▸ EXERCISE REQUIREMENTS
Quote precisely the final stretch of the listing: start at the line containing "Alex Gibbs is the king of the zone blocking" and stop after the last line.

┄┄┄┄┄┄

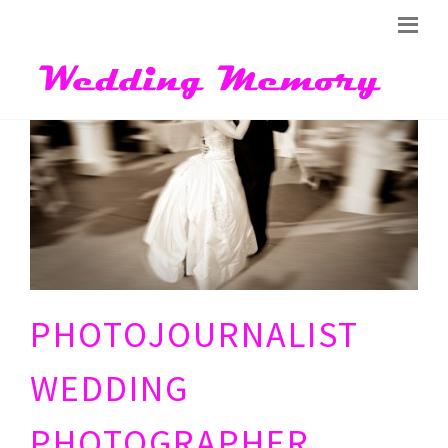
PHOTOJOURNALIST
WEDDING
PHOTOGRAPHER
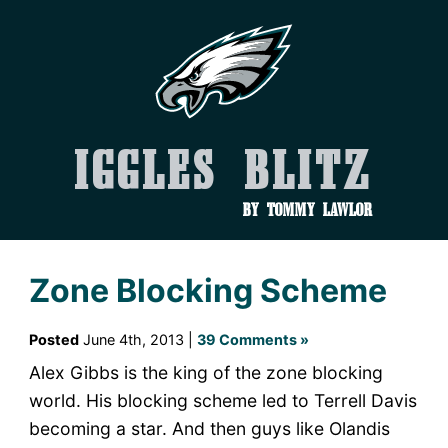
Iggles Blitz
by Tommy Lawlor
Zone Blocking Scheme
Posted
June 4th, 2013 |
39 Comments »
Alex Gibbs is the king of the zone blocking
world. His blocking scheme led to Terrell Davis
becoming a star. And then guys like Olandis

┄┄┄┄┄┄

▸ RESPONSE
Alex Gibbs is the king of the zone blocking
world. His blocking scheme led to Terrell Davis
becoming a star. And then guys like Olandis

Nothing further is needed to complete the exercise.